Aim of the task: Everything in the listing beneath must be transcribed exactly.

[[ Given entries open ]]

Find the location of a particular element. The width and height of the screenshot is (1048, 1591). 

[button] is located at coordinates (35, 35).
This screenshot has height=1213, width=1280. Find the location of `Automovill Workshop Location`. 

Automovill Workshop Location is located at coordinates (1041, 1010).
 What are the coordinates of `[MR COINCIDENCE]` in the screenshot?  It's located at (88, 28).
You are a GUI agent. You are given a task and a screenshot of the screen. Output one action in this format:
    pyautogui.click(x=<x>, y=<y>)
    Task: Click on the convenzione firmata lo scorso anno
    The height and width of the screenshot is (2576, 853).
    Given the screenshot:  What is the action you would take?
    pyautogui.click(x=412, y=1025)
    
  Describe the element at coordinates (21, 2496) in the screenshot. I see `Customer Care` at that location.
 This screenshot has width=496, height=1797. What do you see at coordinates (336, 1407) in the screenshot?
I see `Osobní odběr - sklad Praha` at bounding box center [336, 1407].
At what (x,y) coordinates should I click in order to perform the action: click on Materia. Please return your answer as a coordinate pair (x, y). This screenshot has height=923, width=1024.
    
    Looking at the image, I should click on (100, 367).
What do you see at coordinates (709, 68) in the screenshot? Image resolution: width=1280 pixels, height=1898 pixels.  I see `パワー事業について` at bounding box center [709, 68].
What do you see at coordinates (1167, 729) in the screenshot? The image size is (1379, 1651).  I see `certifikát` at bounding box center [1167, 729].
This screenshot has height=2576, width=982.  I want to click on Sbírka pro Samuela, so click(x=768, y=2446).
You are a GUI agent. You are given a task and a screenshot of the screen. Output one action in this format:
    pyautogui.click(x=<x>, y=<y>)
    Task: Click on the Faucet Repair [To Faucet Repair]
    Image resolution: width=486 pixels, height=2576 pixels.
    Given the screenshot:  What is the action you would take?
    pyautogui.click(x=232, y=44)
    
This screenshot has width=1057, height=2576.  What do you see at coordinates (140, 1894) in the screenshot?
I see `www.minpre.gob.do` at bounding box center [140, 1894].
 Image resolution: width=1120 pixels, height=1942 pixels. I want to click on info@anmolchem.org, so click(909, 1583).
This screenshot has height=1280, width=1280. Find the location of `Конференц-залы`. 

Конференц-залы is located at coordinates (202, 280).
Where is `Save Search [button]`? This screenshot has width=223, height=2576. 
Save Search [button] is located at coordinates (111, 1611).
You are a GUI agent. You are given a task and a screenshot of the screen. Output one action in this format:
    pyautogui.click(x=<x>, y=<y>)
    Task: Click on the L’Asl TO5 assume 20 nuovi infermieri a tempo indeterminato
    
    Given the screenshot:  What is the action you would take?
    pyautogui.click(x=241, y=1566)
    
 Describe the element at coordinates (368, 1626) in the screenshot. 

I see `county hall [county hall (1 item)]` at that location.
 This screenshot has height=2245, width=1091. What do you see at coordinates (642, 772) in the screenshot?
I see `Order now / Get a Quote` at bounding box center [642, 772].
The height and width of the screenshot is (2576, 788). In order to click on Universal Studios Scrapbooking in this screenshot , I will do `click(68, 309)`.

[[ Given entries closed ]]

Result:
Find the location of a particular element. The width and height of the screenshot is (1048, 1591). 

[button] is located at coordinates (35, 35).
This screenshot has height=1213, width=1280. Find the location of `Automovill Workshop Location`. 

Automovill Workshop Location is located at coordinates (1041, 1010).
 What are the coordinates of `[MR COINCIDENCE]` in the screenshot?  It's located at (88, 28).
You are a GUI agent. You are given a task and a screenshot of the screen. Output one action in this format:
    pyautogui.click(x=<x>, y=<y>)
    Task: Click on the convenzione firmata lo scorso anno
    The height and width of the screenshot is (2576, 853).
    Given the screenshot:  What is the action you would take?
    pyautogui.click(x=412, y=1025)
    
  Describe the element at coordinates (21, 2496) in the screenshot. I see `Customer Care` at that location.
 This screenshot has width=496, height=1797. What do you see at coordinates (336, 1407) in the screenshot?
I see `Osobní odběr - sklad Praha` at bounding box center [336, 1407].
At what (x,y) coordinates should I click in order to perform the action: click on Materia. Please return your answer as a coordinate pair (x, y). This screenshot has height=923, width=1024.
    
    Looking at the image, I should click on (100, 367).
What do you see at coordinates (709, 68) in the screenshot? Image resolution: width=1280 pixels, height=1898 pixels.  I see `パワー事業について` at bounding box center [709, 68].
What do you see at coordinates (1167, 729) in the screenshot? The image size is (1379, 1651).  I see `certifikát` at bounding box center [1167, 729].
This screenshot has height=2576, width=982.  I want to click on Sbírka pro Samuela, so click(x=768, y=2446).
You are a GUI agent. You are given a task and a screenshot of the screen. Output one action in this format:
    pyautogui.click(x=<x>, y=<y>)
    Task: Click on the Faucet Repair [To Faucet Repair]
    Image resolution: width=486 pixels, height=2576 pixels.
    Given the screenshot:  What is the action you would take?
    pyautogui.click(x=232, y=44)
    
This screenshot has width=1057, height=2576.  What do you see at coordinates (140, 1894) in the screenshot?
I see `www.minpre.gob.do` at bounding box center [140, 1894].
 Image resolution: width=1120 pixels, height=1942 pixels. I want to click on info@anmolchem.org, so click(909, 1583).
This screenshot has height=1280, width=1280. Find the location of `Конференц-залы`. 

Конференц-залы is located at coordinates (202, 280).
Where is `Save Search [button]`? This screenshot has width=223, height=2576. 
Save Search [button] is located at coordinates (111, 1611).
You are a GUI agent. You are given a task and a screenshot of the screen. Output one action in this format:
    pyautogui.click(x=<x>, y=<y>)
    Task: Click on the L’Asl TO5 assume 20 nuovi infermieri a tempo indeterminato
    
    Given the screenshot:  What is the action you would take?
    pyautogui.click(x=241, y=1566)
    
 Describe the element at coordinates (368, 1626) in the screenshot. 

I see `county hall [county hall (1 item)]` at that location.
 This screenshot has height=2245, width=1091. What do you see at coordinates (642, 772) in the screenshot?
I see `Order now / Get a Quote` at bounding box center [642, 772].
The height and width of the screenshot is (2576, 788). In order to click on Universal Studios Scrapbooking in this screenshot , I will do `click(68, 309)`.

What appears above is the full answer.